Hal ini bisa melanggar Pasal 3 dan Pasal 5 UU No. 28 Tahun 1999 tentang Penyelenggaraan Negara yang Bersih dan Bebas dari KKN, serta membuka peluang penerapan pasal pidana dalam UU No. 31 Tahun 1999 tentang Pemberantasan Tindak Pidana Korupsi.
“Kami mendesak agar dilakukan pengusutan menyeluruh terhadap proses penyusunan Perda RTRW 2024. Harus segera diungkap apakah perubahan ini memang disengaja untuk mengakomodasi kepentingan korporasi tertentu,” ujarnya.
Sebagai respons atas situasi ini, PW SEMMI Jabar mengeluarkan lima rekomendasi strategis:
1. Mendesak Direktorat GAKKUM KLHK untuk melakukan penyelidikan awal terhadap seluruh dokumen penyusunan Perda RTRW 2024, termasuk Kajian Lingkungan Hidup Strategis (KLHS) dan berita acara konsultasi publik.
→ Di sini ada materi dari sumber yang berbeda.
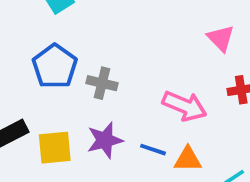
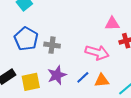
pink triangle: (221, 38) -> (112, 24), moved, turned -42
blue line: (153, 150) -> (83, 77), turned -56

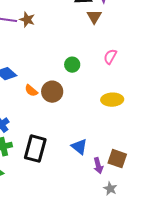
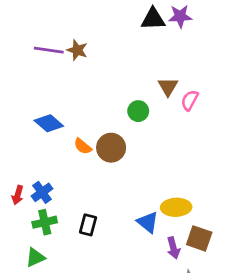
brown triangle: (94, 17) -> (168, 87), moved
yellow ellipse: (112, 100) -> (176, 207), moved
black rectangle: (35, 149) -> (88, 225), size x0.6

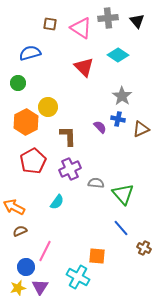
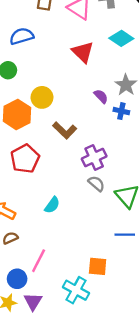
purple semicircle: (100, 127) -> (101, 96), moved
brown L-shape: (68, 136) -> (65, 130), turned 135
purple cross: (70, 169) -> (94, 157), moved
gray semicircle: (96, 183) -> (96, 184), turned 35
blue line: (121, 228) -> (125, 235), turned -48

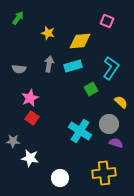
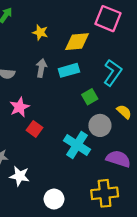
pink square: (107, 21) -> (108, 19), size x1.6
red square: (32, 118) -> (34, 129), moved
gray circle: (109, 124) -> (100, 125), moved
purple semicircle: (116, 143) -> (118, 159), size x1.5

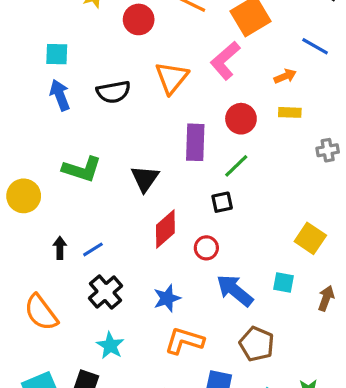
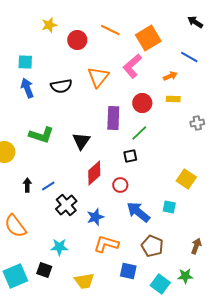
black cross: (106, 292) -> (66, 205), moved
brown arrow: (326, 298) -> (196, 246), moved
cyan star: (110, 346) -> (59, 247), turned -30

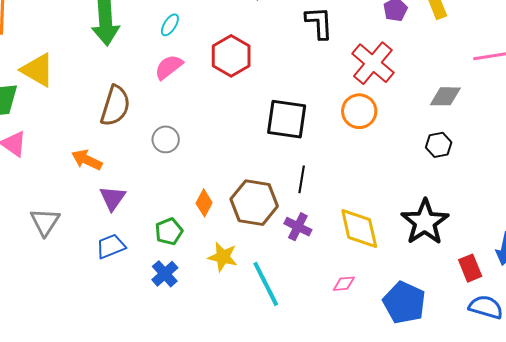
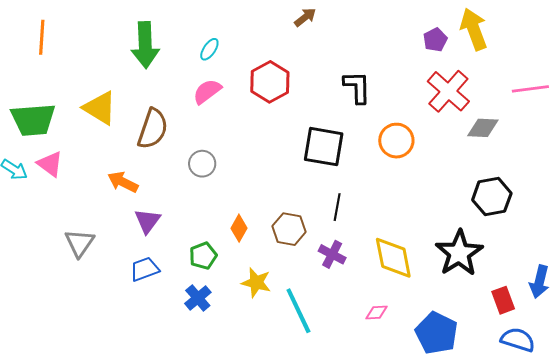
black L-shape: (319, 23) -> (357, 87), moved
red cross: (373, 63) -> (448, 91), moved
yellow triangle: (38, 70) -> (100, 108), moved
black hexagon: (439, 145) -> (492, 197), moved, size x1.5
brown hexagon: (254, 203) -> (289, 229), size x0.7

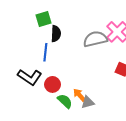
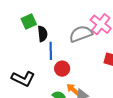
blue line: (45, 52) -> (51, 51), moved
red circle: (53, 84) -> (62, 69), moved

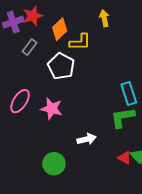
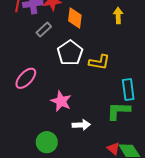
orange diamond: (60, 29) -> (75, 18), turned -50
yellow L-shape: (80, 42) -> (99, 62), moved
pink star: (52, 109) -> (61, 101), moved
2. Meminta klarifikasi dan pertanggungjawaban Bupati serta DPRD Kabupaten Bandung Barat atas hilangnya standing lindung Karst Citatah dalam dokumen resmi RTRW.
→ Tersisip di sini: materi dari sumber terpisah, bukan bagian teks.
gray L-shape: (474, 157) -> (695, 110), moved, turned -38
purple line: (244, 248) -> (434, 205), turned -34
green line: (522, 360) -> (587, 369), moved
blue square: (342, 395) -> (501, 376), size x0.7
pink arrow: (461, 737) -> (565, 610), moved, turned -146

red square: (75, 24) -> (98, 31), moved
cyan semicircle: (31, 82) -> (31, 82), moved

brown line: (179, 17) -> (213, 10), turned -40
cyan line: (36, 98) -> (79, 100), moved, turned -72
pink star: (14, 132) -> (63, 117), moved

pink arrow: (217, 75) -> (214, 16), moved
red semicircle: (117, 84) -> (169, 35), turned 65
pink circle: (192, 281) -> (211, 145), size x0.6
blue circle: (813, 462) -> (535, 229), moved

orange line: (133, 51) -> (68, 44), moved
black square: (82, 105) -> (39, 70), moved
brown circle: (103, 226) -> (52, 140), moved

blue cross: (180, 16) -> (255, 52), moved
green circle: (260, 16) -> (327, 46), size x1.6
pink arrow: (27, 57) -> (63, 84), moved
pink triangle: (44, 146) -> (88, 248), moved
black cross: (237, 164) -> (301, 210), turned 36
3. Mendorong Kementerian Dalam Negeri untuk menerbitkan rekomendasi evaluasi substansi perda dan melakukan koreksi regulasi melalui mekanisme administratif.
4. Menuntut penghentian saat ini seluruh izin pemanfaatan ruang di Kecamatan Cipatat sampai standing kawasan lindung diklarifikasi kembali.
5. Mendorong pembentukan discussion board pemantauan tata ruang berbasis masyarakat, guna meningkatkan partisipasi publik dan mencegah terulangnya kasus serupa di masa depan.
“Kita sepertinya tidak dapat membiarkan ruang publik dikorbankan demi keuntungan privat. Ini bukan hanya soal tata ruang, namun soal keberlanjutan dan keadilan bagi generasi mendatang,” pungkas Septian.